──────── DATA FOR ANALYSIS
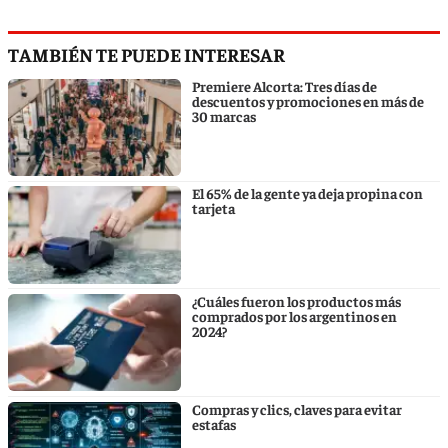
TAMBIÉN TE PUEDE INTERESAR
Premiere Alcorta: Tres días de
descuentos y promociones en más de
30 marcas
El 65% de la gente ya deja propina con
tarjeta
¿Cuáles fueron los productos más
comprados por los argentinos en
2024?
Compras y clics, claves para evitar
estafas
────────────────
AIM OF THE EXERCISE: Once the pictures are set aside, restate the remaining data above exactly.

ANSWER BELOW:
TAMBIÉN TE PUEDE INTERESAR
Premiere Alcorta: Tres días de
descuentos y promociones en más de
30 marcas
El 65% de la gente ya deja propina con
tarjeta
¿Cuáles fueron los productos más
comprados por los argentinos en
2024?
Compras y clics, claves para evitar
estafas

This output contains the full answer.